From figure it is clear that, $△OLS$ is a right triangle with right angle at $L$.
Also, $OL=1$ and $OS=2$
$\therefore 1\sin (\angle LSO)=\frac{1}{2}\Rightarrow \angle LSO=30^{\circ }$
Since, $S{A}_1=S{A}_2,\Delta S{A}_1{A}_2$ is an equilateral triangle.

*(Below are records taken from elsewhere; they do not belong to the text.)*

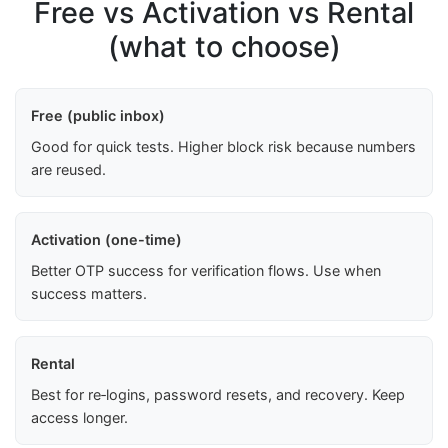
Free vs Activation vs Rental
(what to choose)
Free (public inbox)
Good for quick tests. Higher block risk because numbers
are reused.
Activation (one-time)
Better OTP success for verification flows. Use when
success matters.
Rental
Best for re‑logins, password resets, and recovery. Keep
access longer.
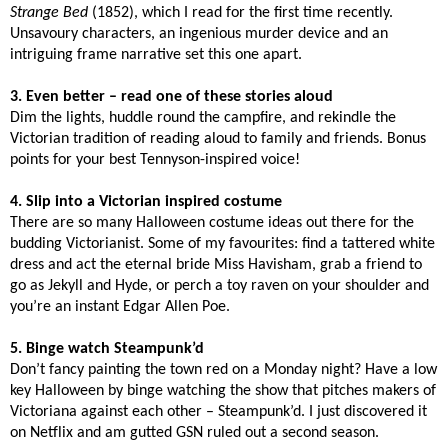
Strange Bed
(1852), which I read for the first time recently.
Unsavoury characters, an ingenious murder device and an
intriguing frame narrative set this one apart.
3. Even better – read one of these stories aloud
Dim the lights, huddle round the campfire, and rekindle the
Victorian tradition of reading aloud to family and friends. Bonus
points for your best Tennyson-inspired voice!
4. Slip into a Victorian inspired costume
There are so many Halloween costume ideas out there for the
budding Victorianist. Some of my favourites: find a tattered white
dress and act the eternal bride Miss Havisham, grab a friend to
go as Jekyll and Hyde, or perch a toy raven on your shoulder and
you’re an instant Edgar Allen Poe.
5. Binge watch Steampunk’d
Don’t fancy painting the town red on a Monday night? Have a low
key Halloween by binge watching the show that pitches makers of
Victoriana against each other – Steampunk’d. I just discovered it
on Netflix and am gutted GSN ruled out a second season.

The circle with centre at $C_1$ is a circle inscribed in the $△S{A}_1{A}_2$. Therefore, centre $C_1$ is centroid of $\Delta S{A}_1{A}_2$. This, $C_1$ divides $SM$ in the ratio $2:1$. Therefore, coordinates of $C_1$ are $(-4/3,0)$ and its radius $=C_{1}M=1/3$
$\therefore$ Its equation is $(x+4/3{)}^2+y^2=(1/3{)}^2\dots$ (i)
The other circle touches the equilateral triangle $S{B}_1{B}_2$ externally. Its radius $r$ is given by $r=\frac{\Delta }{s-a}$,
where $B_1{B}_2=a$. But $\Delta =\frac{1}{2}(a)(SN)=\frac{3}{2}a$
and $s-a=\frac{3}{2}a-a=\frac{a}{2}$
Thus, $r=3$
$\Rightarrow$ Coordinates of $C_2$ are $(4,0)$.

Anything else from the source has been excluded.